Weill Cornell Class of 2011 get degrees.
The largest graduating class in the history of Weill Cornell Medical College-Qatar was yesterday sworn to the legendary Hippocratic Oath and received their degrees of Doctor of Medicine in a commencement ceremony held at the Ritz-Carlton Doha.
The graduating class of 2011, comprising some 31 students including 18 women and 13 men in the age range of 19-23 years, come from 16 different nationalities: Algeria, Bahrain, Bosnia, Canada, Egypt, France, India, Iraq, Jordan, Lebanon, Mauritania, Mauritius, Qatar, Russia, Syria, and the US.
Some of 31 graduates have elected to stay in Qatar for residency programmes with Hamad Medical Corporation or to pursue research fellowships while a total of 23 WCMC-Q students who sought residencies in the US were matched to some of America's best teaching hospitals.

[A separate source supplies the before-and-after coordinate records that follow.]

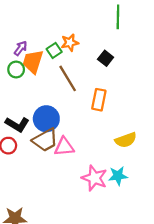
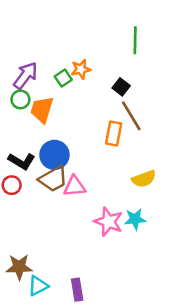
purple arrow: (21, 48) -> (25, 76), size x1.6
orange trapezoid: (33, 62) -> (42, 110), moved
brown line: (68, 78) -> (131, 116), moved

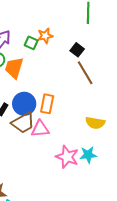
green square: (63, 78) -> (31, 43), turned -32
orange rectangle: (114, 133) -> (47, 104), moved
yellow semicircle: (144, 179) -> (95, 123), turned 30

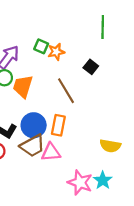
green square: (31, 43) -> (41, 46), moved
brown line: (85, 73) -> (66, 91), moved
cyan star: (88, 155) -> (103, 180), turned -30

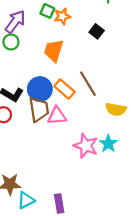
orange trapezoid: (23, 86) -> (54, 51), moved
brown line: (66, 91) -> (88, 84), moved
orange rectangle: (58, 125) -> (64, 89), turned -60
brown trapezoid: (32, 146) -> (39, 109), turned -70

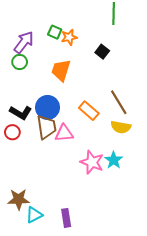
brown line: (88, 84) -> (119, 102), moved
orange rectangle: (64, 89) -> (89, 111), moved

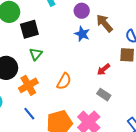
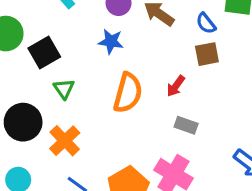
blue star: (82, 34) -> (111, 42), moved
orange semicircle: (64, 81) -> (128, 93), moved, size x1.4

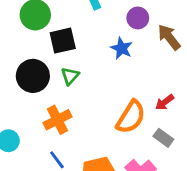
orange semicircle: (128, 93) -> (131, 117), moved
black circle: (23, 122) -> (33, 76), moved

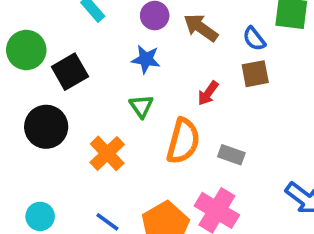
green triangle: (70, 76) -> (141, 106), moved
red arrow: (165, 102) -> (208, 93), moved
orange cross: (57, 120) -> (107, 153), moved

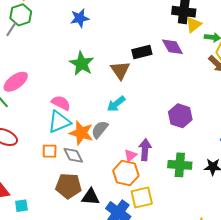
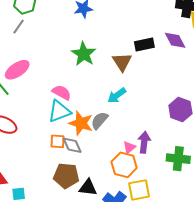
gray line: (11, 29) -> (19, 27), moved
orange square: (50, 151) -> (57, 141), moved

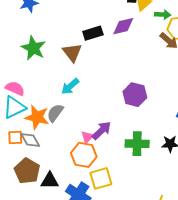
purple diamond: (175, 40) -> (123, 26), turned -70
purple arrow: (144, 142) -> (102, 130), turned 45
brown pentagon: (66, 176) -> (27, 171), turned 30

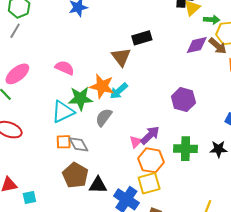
purple diamond: (123, 26) -> (197, 45), moved
green star: (33, 48) -> (80, 98), moved, turned -30
pink semicircle: (15, 88) -> (65, 68), moved
orange star: (37, 117) -> (102, 86), moved
orange hexagon: (84, 155) -> (151, 160), moved

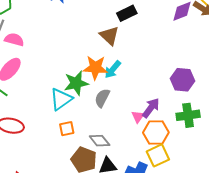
pink semicircle: (65, 68) -> (14, 40), moved
purple hexagon: (183, 100) -> (183, 80), moved
gray diamond: (79, 144) -> (100, 141), moved

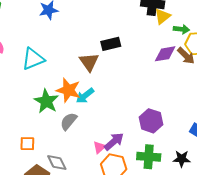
green star: (76, 83) -> (46, 101), turned 30
cyan triangle: (61, 99) -> (33, 59), moved

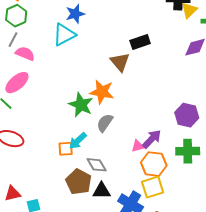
cyan triangle: (33, 59) -> (64, 35), moved
cyan arrow: (85, 96) -> (78, 141), moved
pink triangle: (99, 147) -> (138, 146), turned 32

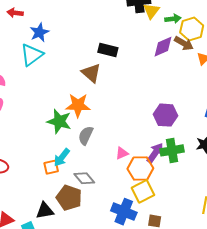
black rectangle: (140, 42) -> (108, 50), turned 42
purple arrow: (152, 139) -> (155, 153), moved
black triangle: (102, 191) -> (45, 211), moved

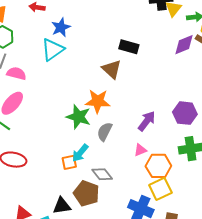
purple arrow: (155, 153) -> (147, 121), moved

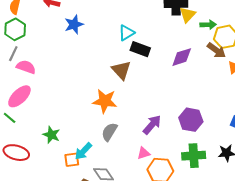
purple diamond: (184, 45) -> (182, 57), moved
cyan triangle: (53, 50) -> (126, 33), moved, size x0.7
green star: (78, 117) -> (51, 135), moved, size x0.7

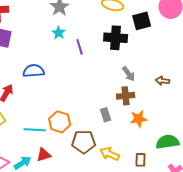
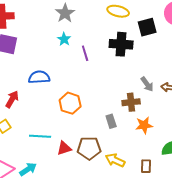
gray arrow: (129, 74) -> (147, 84), moved
orange hexagon: (60, 122) -> (70, 103), moved
red triangle: (44, 155) -> (64, 148), moved

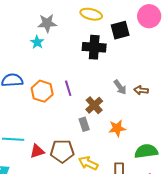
gray star: (65, 13) -> (47, 23), moved, turned 30
purple line: (85, 53) -> (68, 88), moved
brown cross: (131, 102) -> (94, 105), moved, turned -36
orange hexagon: (70, 103) -> (42, 91), moved

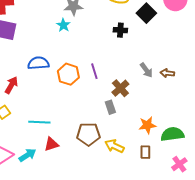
black square: (120, 30) -> (146, 13), turned -30
black cross: (94, 47) -> (120, 30), size x0.6
orange star: (117, 128) -> (147, 125), moved
red triangle: (37, 151) -> (51, 144), moved

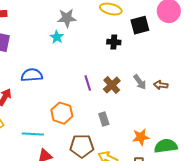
black square: (146, 13) -> (140, 25), turned 30
orange hexagon: (68, 74) -> (62, 113), moved
brown cross: (120, 88) -> (112, 85), moved

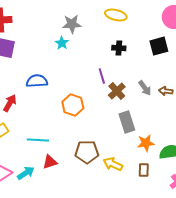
black square: (140, 25) -> (159, 46), moved
purple line: (88, 83) -> (102, 76), moved
orange hexagon: (62, 113) -> (73, 105), moved
gray rectangle: (104, 119) -> (127, 122), moved, size x1.5

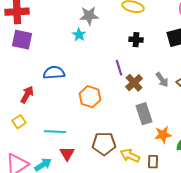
red triangle: (50, 162) -> (67, 154), turned -42
brown rectangle: (144, 170) -> (153, 162), moved

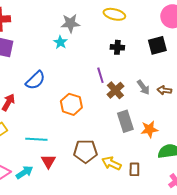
blue semicircle: (54, 73) -> (35, 80), turned 140
orange star: (163, 135) -> (149, 129), moved

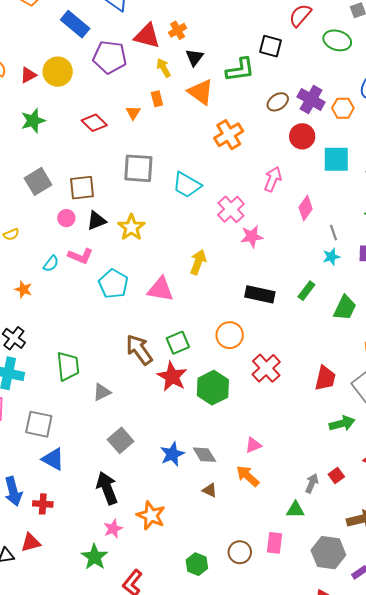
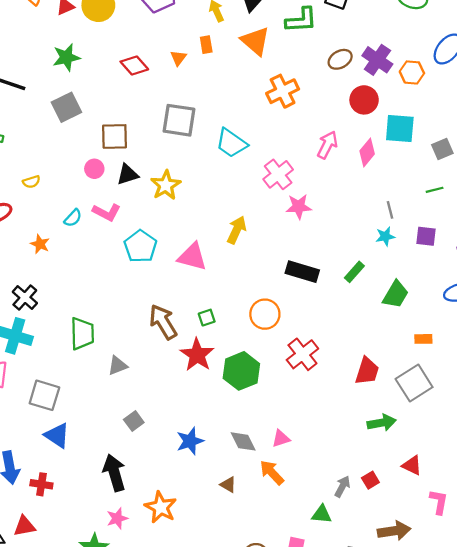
gray square: (38, 181) -> (66, 107), moved
pink diamond: (306, 208) -> (367, 152), moved
green square: (178, 343) -> (207, 318), size x0.7
gray square: (121, 440) -> (134, 421), size x0.7
gray diamond: (204, 455) -> (243, 441), moved

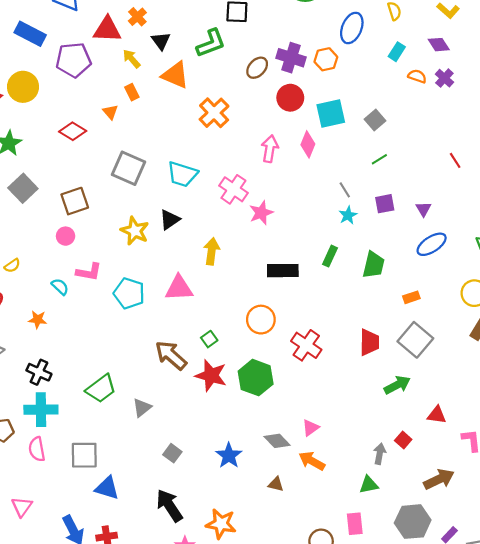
gray square: (179, 120) -> (128, 168), turned 32
black triangle: (128, 174) -> (170, 220), moved
cyan semicircle: (73, 218) -> (60, 287), turned -72
green trapezoid: (82, 334) -> (101, 389), turned 72

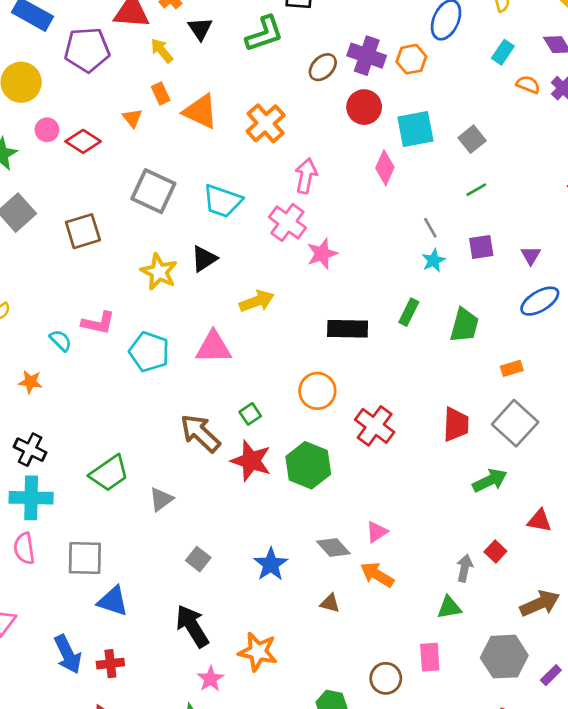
orange triangle: (175, 75) -> (200, 112), moved
pink arrow: (270, 149) -> (306, 176), moved
pink circle: (66, 236) -> (47, 130), moved
yellow arrow: (212, 251) -> (257, 301), turned 60

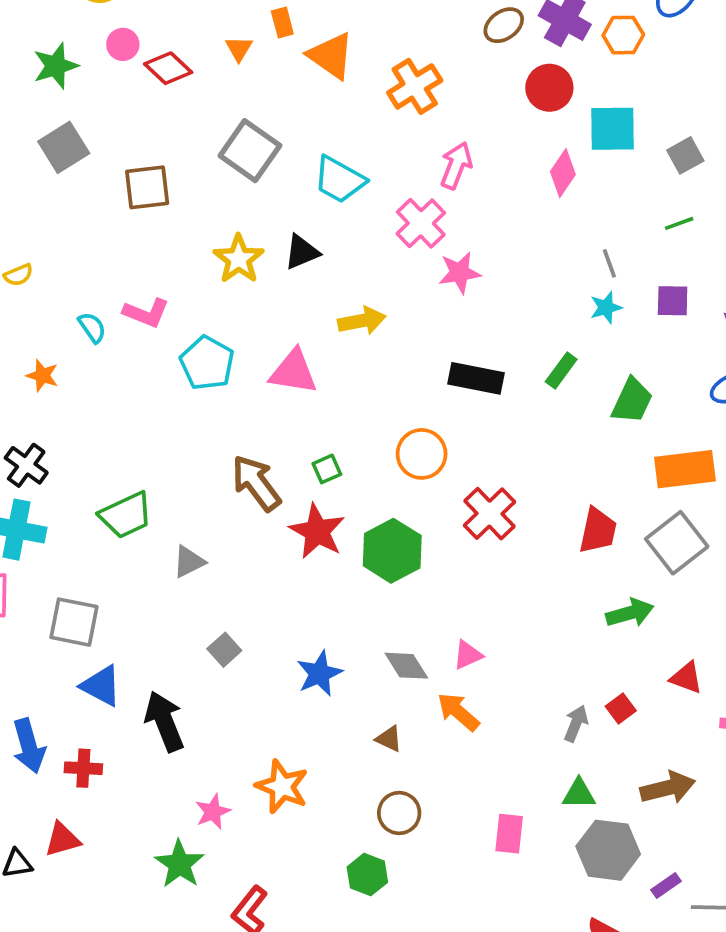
orange rectangle: (512, 368) -> (685, 469), size x2.0
green triangle: (449, 608) -> (579, 794), moved
black arrow: (192, 626) -> (164, 721), moved
brown circle: (386, 678) -> (399, 813), moved

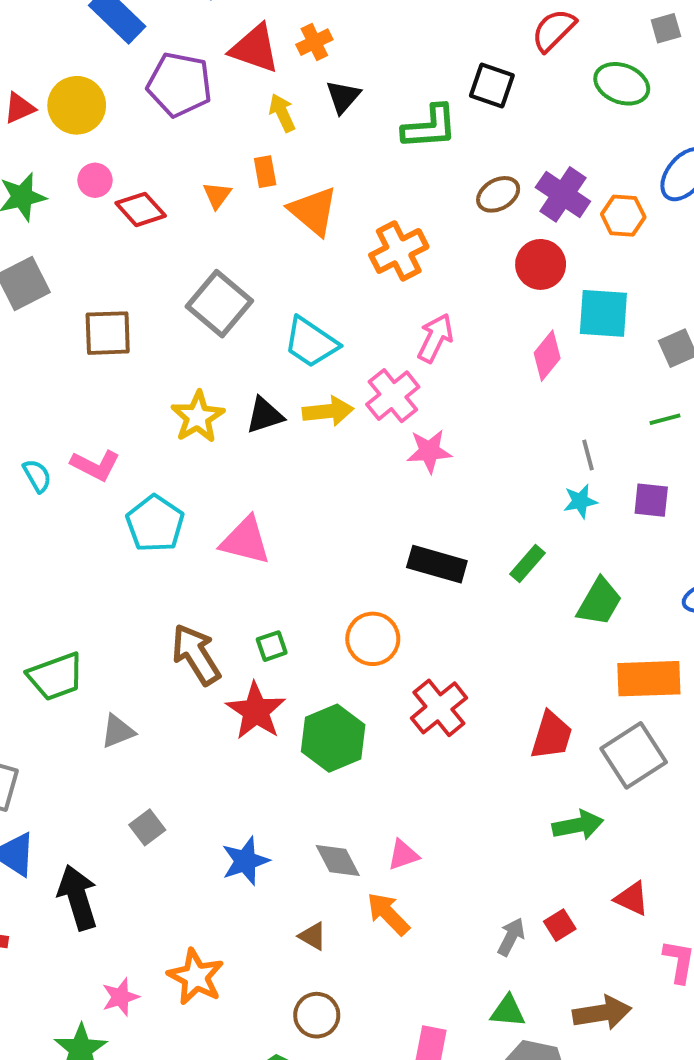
yellow arrow: (362, 321) -> (328, 411), moved

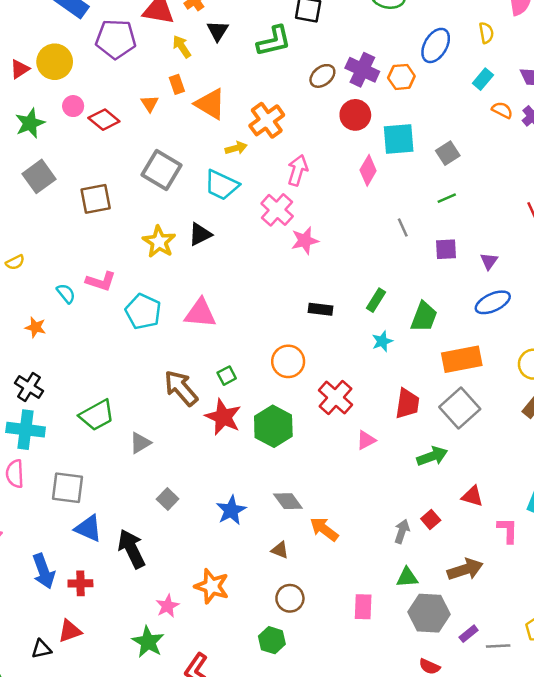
yellow arrow: (328, 411) -> (236, 148), moved, size x0.7
cyan star: (580, 501) -> (382, 341), moved
black rectangle: (437, 564) -> (320, 309), size x0.7
pink triangle: (403, 855) -> (366, 440), moved

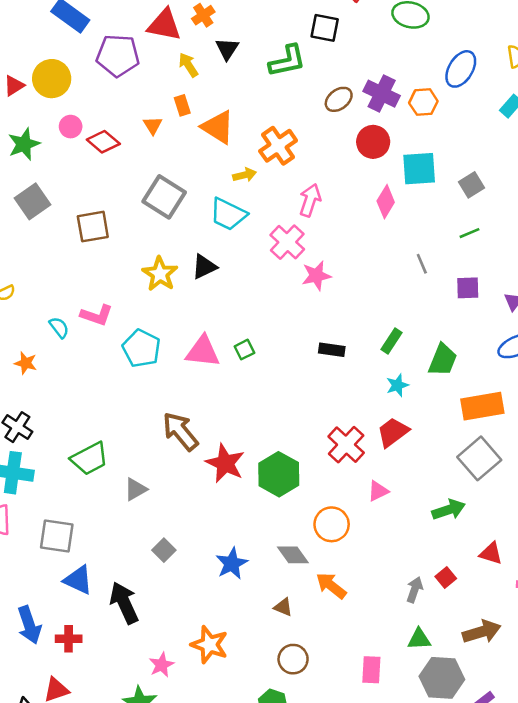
orange circle: (288, 361) -> (332, 524), moved
green square: (227, 376) -> (244, 350), moved
red trapezoid: (407, 404) -> (393, 432), moved, turned -136

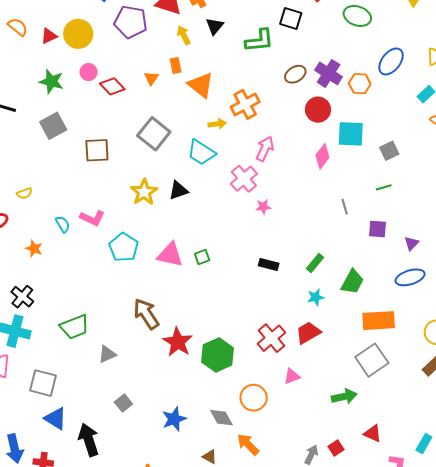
green star: (24, 144) -> (51, 81), turned 30
pink star: (316, 276) -> (263, 207), size x0.7

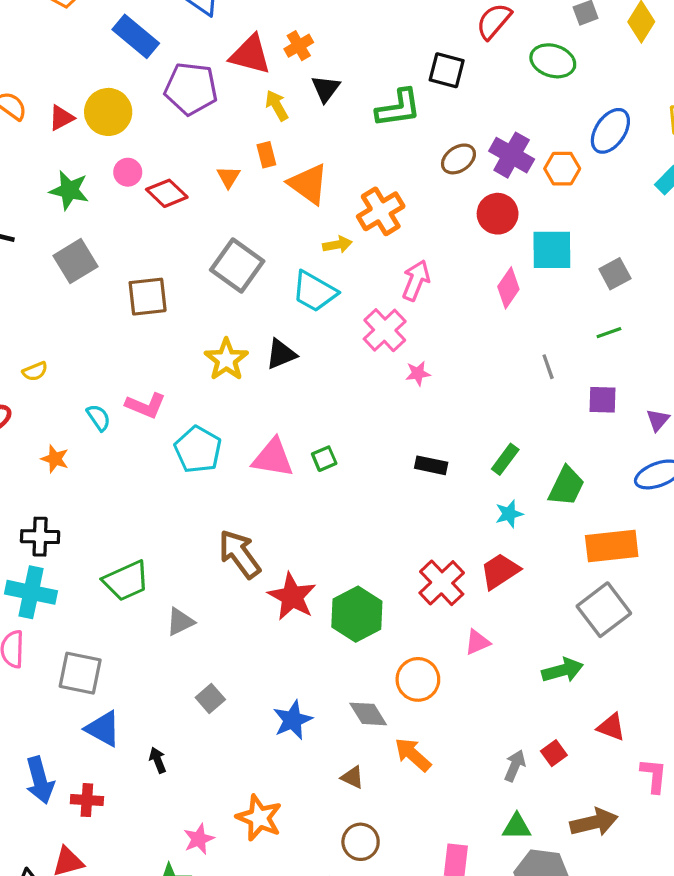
black cross: (22, 297) -> (40, 537), turned -35
black arrow: (89, 440) -> (158, 760), size x0.5

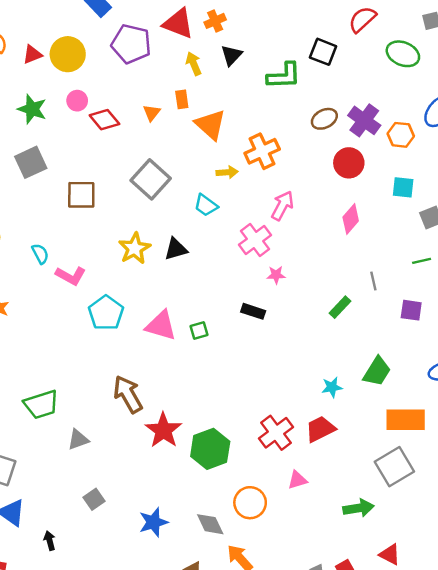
cyan square: (552, 250) -> (403, 187), moved, size x0.7
cyan trapezoid: (314, 292) -> (206, 205), size x0.7
cyan semicircle: (99, 418) -> (40, 254), moved
green rectangle: (505, 459) -> (340, 307), moved
black rectangle: (431, 465) -> (253, 311), moved

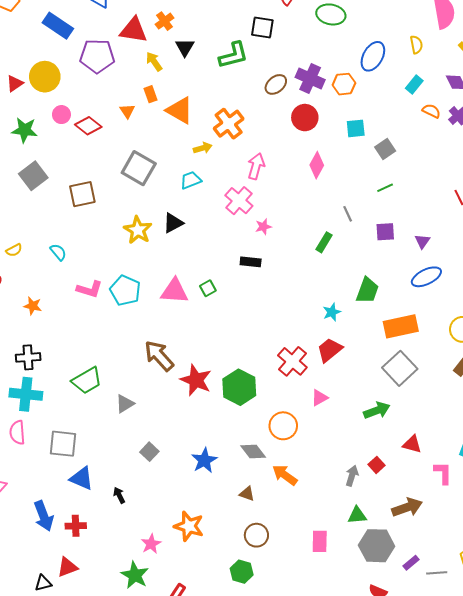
cyan trapezoid: (206, 205) -> (191, 180), turned 135
pink L-shape: (71, 276) -> (89, 289), moved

They will pursue residencies ranging from surgery, radiology, neurology, and obstetrics/gynaecology to internal medicine, family medicine, emergency medicine, and paediatrics.
Five of the 31 students - Mohamed Ahmad al-Hijji, Karima Becetti, Tania Ali Jaber, Karl Migally and Anas Abdulrahman Saleh - have graduated with academic distinction while Hasan Ali Aldailami finished with honours in research.
In his address at the ceremony, Cornell University president Dr David Skorton wished the class of success as they move to the next stage of their preparation as physicians and biomedical scientists.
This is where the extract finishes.